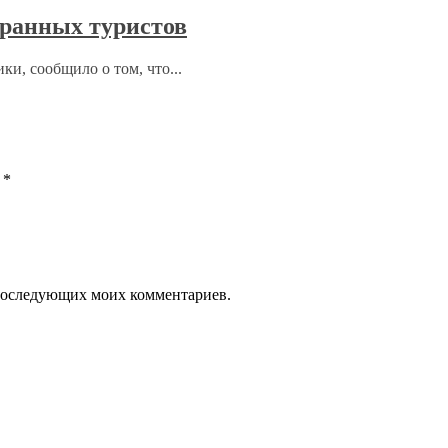
ранных туристов
ки, сообщило о том, что...
ы
*
я последующих моих комментариев.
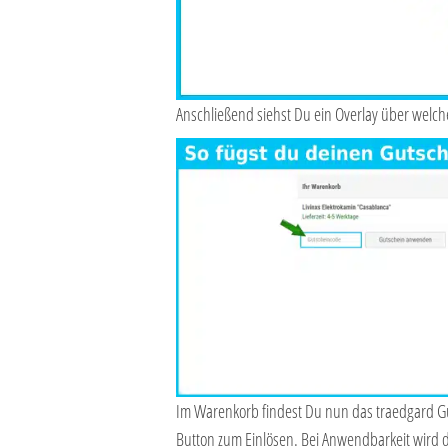
Anschließend siehst Du ein Overlay über welch
Im Warenkorb findest Du nun das traedgard Gu
Button zum Einlösen. Bei Anwendbarkeit wird d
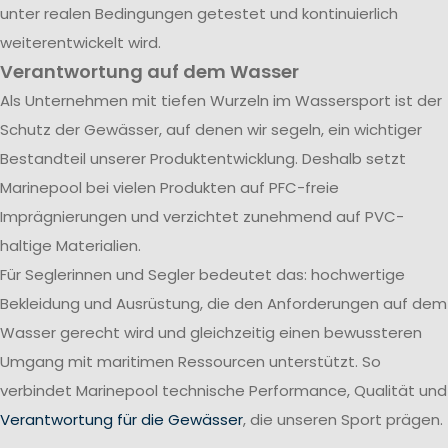
unter realen Bedingungen getestet und kontinuierlich
weiterentwickelt wird.
Verantwortung auf dem Wasser
Als Unternehmen mit tiefen Wurzeln im Wassersport ist der
Schutz der Gewässer, auf denen wir segeln, ein wichtiger
Bestandteil unserer Produktentwicklung. Deshalb setzt
Marinepool bei vielen Produkten auf PFC-freie
Imprägnierungen und verzichtet zunehmend auf PVC-
haltige Materialien.
Für Seglerinnen und Segler bedeutet das: hochwertige
Bekleidung und Ausrüstung, die den Anforderungen auf dem
Wasser gerecht wird und gleichzeitig einen bewussteren
Umgang mit maritimen Ressourcen unterstützt. So
verbindet Marinepool technische Performance, Qualität und
Verantwortung für die Gewässer
, die unseren Sport prägen.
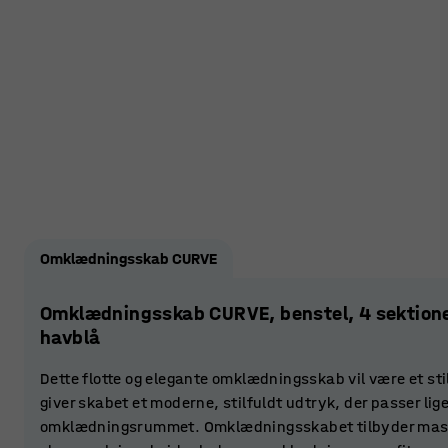
Omklædningsskab CURVE
Omklædningsskab CURVE, benstel, 4 sektion
havblå
Dette flotte og elegante omklædningsskab vil være et sti
giver skabet et moderne, stilfuldt udtryk, der passer lig
omklædningsrummet. Omklædningsskabet tilbyder masser a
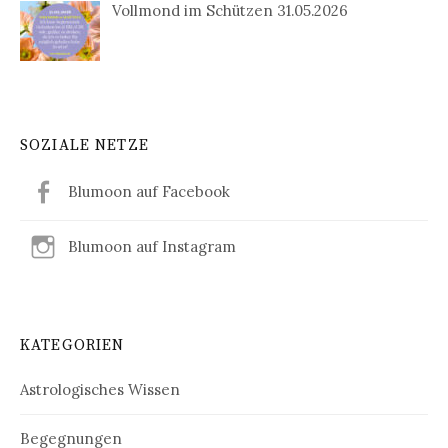
Vollmond im Schützen 31.05.2026
SOZIALE NETZE
Blumoon auf Facebook
Blumoon auf Instagram
KATEGORIEN
Astrologisches Wissen
Begegnungen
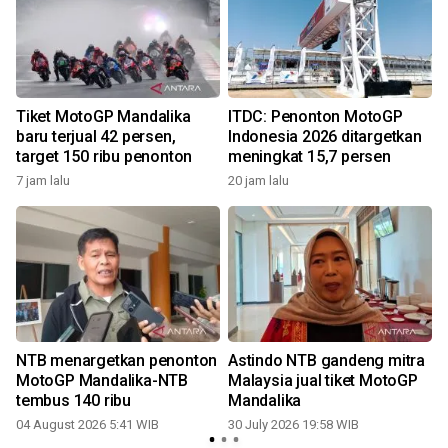
Tiket MotoGP Mandalika
ITDC: Penonton MotoGP
baru terjual 42 persen,
Indonesia 2026 ditargetkan
target 150 ribu penonton
meningkat 15,7 persen
7 jam lalu
20 jam lalu
3
NTB menargetkan penonton
Astindo NTB gandeng mitra
MotoGP Mandalika-NTB
Malaysia jual tiket MotoGP
tembus 140 ribu
Mandalika
04 August 2026 5:41 WIB
30 July 2026 19:58 WIB
2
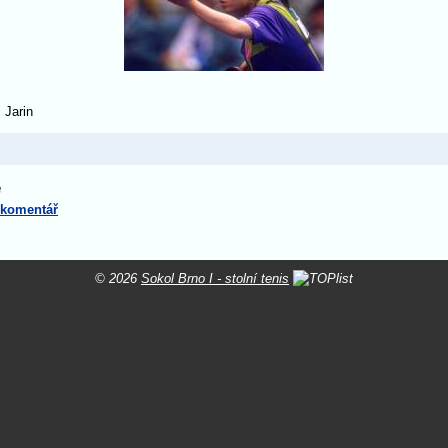
 Jarin
e
 komentář
© 2026
Sokol Brno I - stolní tenis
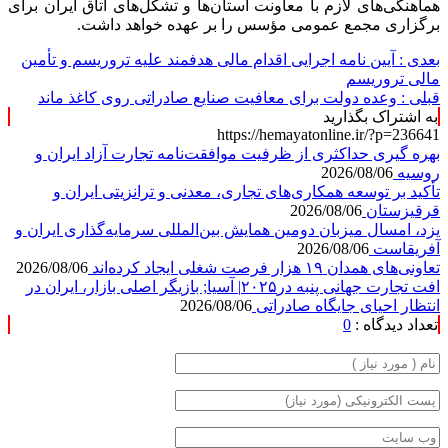
هماهنگی‌های لازم با معاونت استان‌ها و تشکل‌های اتاق ایران برای
برگزاری مجمع عمومی مؤسس را بر عهده خواهد داشت.
بعدی :
آیین نامه اجرایی اقدام مالی هدفمند علیه تروریسم و تأمین
مالی تروریسم
قبلی :
وعده دولت برای معافیت صنایع صادراتی روی کاغذ ماند
به اشتراک بگذارید
https://hemayatonline.ir/?p=236641
بهره گیری حداکثری از ظرفیت موافقت‌نامه تجارت آزاد ایران و
روسیه
2026/08/06
تأکید بر توسعه همکاری‌های تجاری، معدنی و ترانزیتی ایران و
قرقیزستان
2026/08/06
یزد، امسال میزبان دومین همایش بین‌المللی سرمایه‌گذاری ایران و
آفریقاست
2026/08/06
تعاونی‌های همدان ۱۹ هزار فرصت شغلی ایجاد کرده‌اند
2026/08/06
افت تجارت جهانی پنبه در۲۰۲۵| آسیا; بازیگر اصلی بازار، ایران در
انتظار احیای جایگاه صادراتی
2026/08/06
تعداد دیدگاه :
0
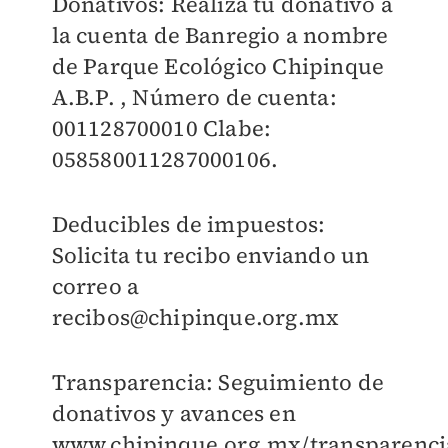
Donativos: Realiza tu donativo a
la cuenta de Banregio a nombre
de Parque Ecológico Chipinque
A.B.P. , Número de cuenta:
001128700010 Clabe:
058580011287000106.
Deducibles de impuestos:
Solicita tu recibo enviando un
correo a
recibos@chipinque.org.mx
Transparencia: Seguimiento de
donativos y avances en
www.chipinque.org.mx/transparenci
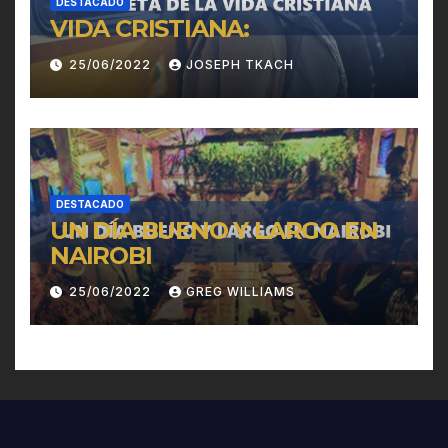
DESTACADO
VIDA CRISTIANA:
25/06/2022
JOSEPH TKACH
DESTACADO
UN DÍA BUENO Y LARGO EN
NAIROBI
25/06/2022
GREG WILLIAMS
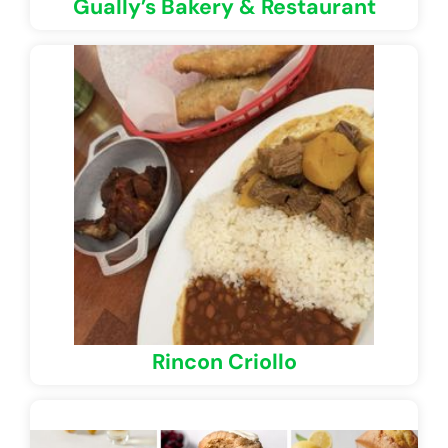
Gually’s Bakery & Restaurant
Rincon Criollo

• To do: What you return must be the lines above that run from the line with "weiterentwickelt wird." to the line with "Verantwortung für die Gewässer", inclusive, each copied exactly.

• Solution:
weiterentwickelt wird.
Verantwortung auf dem Wasser
Als Unternehmen mit tiefen Wurzeln im Wassersport ist der
Schutz der Gewässer, auf denen wir segeln, ein wichtiger
Bestandteil unserer Produktentwicklung. Deshalb setzt
Marinepool bei vielen Produkten auf PFC-freie
Imprägnierungen und verzichtet zunehmend auf PVC-
haltige Materialien.
Für Seglerinnen und Segler bedeutet das: hochwertige
Bekleidung und Ausrüstung, die den Anforderungen auf dem
Wasser gerecht wird und gleichzeitig einen bewussteren
Umgang mit maritimen Ressourcen unterstützt. So
verbindet Marinepool technische Performance, Qualität und
Verantwortung für die Gewässer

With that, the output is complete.